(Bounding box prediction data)
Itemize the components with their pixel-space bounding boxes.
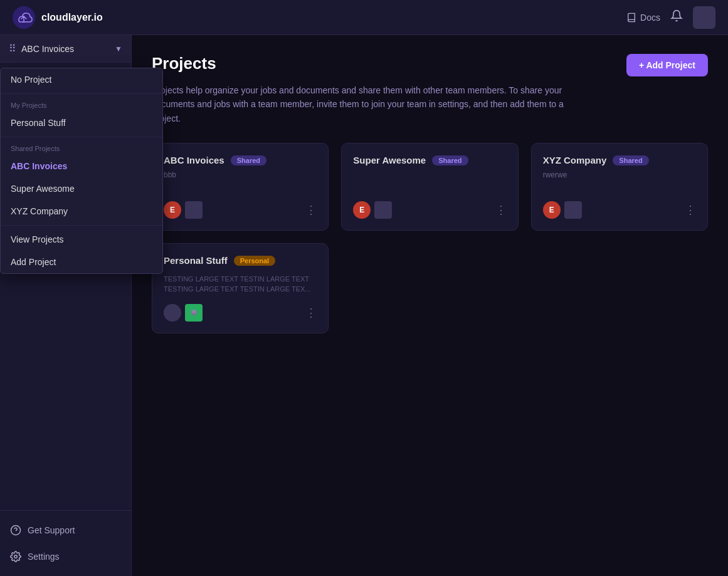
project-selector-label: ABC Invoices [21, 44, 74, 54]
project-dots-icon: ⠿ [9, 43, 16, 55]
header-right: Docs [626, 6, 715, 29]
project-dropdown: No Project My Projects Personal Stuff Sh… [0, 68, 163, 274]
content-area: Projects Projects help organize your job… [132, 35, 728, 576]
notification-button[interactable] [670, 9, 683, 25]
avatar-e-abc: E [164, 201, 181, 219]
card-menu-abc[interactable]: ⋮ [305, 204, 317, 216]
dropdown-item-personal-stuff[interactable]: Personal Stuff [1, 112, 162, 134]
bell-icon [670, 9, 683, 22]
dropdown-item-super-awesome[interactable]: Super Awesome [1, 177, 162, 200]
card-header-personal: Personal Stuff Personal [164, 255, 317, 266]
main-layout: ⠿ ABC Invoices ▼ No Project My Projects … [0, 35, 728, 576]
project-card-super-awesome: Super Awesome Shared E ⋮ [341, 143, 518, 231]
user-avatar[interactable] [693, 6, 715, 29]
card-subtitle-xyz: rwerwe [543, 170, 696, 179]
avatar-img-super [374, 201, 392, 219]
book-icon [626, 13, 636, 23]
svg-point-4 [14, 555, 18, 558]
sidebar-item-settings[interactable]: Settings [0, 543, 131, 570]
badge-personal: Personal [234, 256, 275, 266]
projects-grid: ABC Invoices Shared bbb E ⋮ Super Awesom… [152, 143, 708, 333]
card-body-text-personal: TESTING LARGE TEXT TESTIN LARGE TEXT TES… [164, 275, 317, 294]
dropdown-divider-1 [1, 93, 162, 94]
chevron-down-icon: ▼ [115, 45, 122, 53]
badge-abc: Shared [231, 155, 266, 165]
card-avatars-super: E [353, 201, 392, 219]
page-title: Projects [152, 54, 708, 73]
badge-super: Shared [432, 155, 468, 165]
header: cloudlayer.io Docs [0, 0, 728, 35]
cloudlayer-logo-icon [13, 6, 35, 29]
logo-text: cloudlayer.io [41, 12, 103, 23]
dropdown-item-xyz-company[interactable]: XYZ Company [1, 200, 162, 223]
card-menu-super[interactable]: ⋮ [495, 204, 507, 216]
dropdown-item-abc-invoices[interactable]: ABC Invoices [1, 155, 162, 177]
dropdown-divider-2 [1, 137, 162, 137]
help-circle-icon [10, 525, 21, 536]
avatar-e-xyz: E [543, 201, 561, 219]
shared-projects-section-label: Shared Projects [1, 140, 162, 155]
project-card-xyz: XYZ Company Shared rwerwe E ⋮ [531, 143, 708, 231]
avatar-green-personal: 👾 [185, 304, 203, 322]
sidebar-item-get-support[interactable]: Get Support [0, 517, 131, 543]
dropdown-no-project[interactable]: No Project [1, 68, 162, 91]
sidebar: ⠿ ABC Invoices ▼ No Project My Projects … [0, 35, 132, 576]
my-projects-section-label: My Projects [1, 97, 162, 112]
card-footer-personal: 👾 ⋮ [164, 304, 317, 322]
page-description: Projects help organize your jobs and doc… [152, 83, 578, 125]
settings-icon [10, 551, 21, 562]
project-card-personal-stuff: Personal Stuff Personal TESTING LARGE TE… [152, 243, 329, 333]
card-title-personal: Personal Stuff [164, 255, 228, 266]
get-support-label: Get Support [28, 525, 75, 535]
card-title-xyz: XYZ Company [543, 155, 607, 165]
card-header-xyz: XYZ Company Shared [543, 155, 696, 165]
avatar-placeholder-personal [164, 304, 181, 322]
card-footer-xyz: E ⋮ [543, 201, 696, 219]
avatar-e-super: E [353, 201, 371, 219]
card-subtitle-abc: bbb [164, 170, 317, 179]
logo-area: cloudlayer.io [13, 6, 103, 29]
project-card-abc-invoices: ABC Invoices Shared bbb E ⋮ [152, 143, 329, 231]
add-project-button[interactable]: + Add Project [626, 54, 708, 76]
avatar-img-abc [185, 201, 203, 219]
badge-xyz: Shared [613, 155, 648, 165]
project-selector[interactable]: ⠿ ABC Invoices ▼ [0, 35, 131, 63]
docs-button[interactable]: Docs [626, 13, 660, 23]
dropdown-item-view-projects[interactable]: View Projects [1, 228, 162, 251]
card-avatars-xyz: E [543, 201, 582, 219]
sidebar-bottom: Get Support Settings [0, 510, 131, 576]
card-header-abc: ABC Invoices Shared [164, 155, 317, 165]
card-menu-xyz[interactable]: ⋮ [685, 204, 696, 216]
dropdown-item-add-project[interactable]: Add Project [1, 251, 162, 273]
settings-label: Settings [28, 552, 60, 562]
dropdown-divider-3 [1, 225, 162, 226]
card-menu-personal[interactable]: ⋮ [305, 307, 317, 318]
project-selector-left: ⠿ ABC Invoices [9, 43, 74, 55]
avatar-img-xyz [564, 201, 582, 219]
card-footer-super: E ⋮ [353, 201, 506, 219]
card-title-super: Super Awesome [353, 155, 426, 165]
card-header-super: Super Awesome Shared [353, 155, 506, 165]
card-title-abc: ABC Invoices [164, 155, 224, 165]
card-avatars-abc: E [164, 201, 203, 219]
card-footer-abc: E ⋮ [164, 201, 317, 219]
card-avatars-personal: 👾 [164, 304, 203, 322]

_EXERCISE BRIEF_
If the string "LARGE" appears in a line of the entries, report the line.

_EXPECTED OUTPUT_
card-body-text-personal: TESTING LARGE TEXT TESTIN LARGE TEXT TES… [164, 275, 317, 294]
project-card-personal-stuff: Personal Stuff Personal TESTING LARGE TE… [152, 243, 329, 333]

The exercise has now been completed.